## RECORDS PROVIDED

--

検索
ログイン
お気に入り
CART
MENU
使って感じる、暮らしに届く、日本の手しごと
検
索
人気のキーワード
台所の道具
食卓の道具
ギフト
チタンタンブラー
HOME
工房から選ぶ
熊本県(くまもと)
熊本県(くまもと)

--

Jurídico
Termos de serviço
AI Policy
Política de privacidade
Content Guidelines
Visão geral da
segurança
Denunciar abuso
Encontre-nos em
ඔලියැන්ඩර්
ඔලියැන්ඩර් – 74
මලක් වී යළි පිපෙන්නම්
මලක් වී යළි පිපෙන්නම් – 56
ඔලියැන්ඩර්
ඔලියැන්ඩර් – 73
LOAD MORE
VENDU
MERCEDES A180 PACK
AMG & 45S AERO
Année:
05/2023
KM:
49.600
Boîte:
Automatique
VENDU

--

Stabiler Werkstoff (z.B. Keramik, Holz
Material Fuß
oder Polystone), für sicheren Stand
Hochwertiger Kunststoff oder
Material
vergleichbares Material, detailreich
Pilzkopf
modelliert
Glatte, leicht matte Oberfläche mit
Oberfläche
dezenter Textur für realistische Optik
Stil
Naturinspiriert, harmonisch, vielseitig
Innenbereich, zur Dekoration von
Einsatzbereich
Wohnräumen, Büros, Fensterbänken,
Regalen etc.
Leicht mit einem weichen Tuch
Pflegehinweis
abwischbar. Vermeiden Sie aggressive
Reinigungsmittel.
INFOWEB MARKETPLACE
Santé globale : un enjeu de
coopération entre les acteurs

--

## TASK ITEM
An exact copy of the lines above between the line holding "INFOWEB MARKETPLACE" and the line holding "coopération entre les acteurs", inclusive, is the whole answer.

## EXERCISE RESULT
INFOWEB MARKETPLACE
Santé globale : un enjeu de
coopération entre les acteurs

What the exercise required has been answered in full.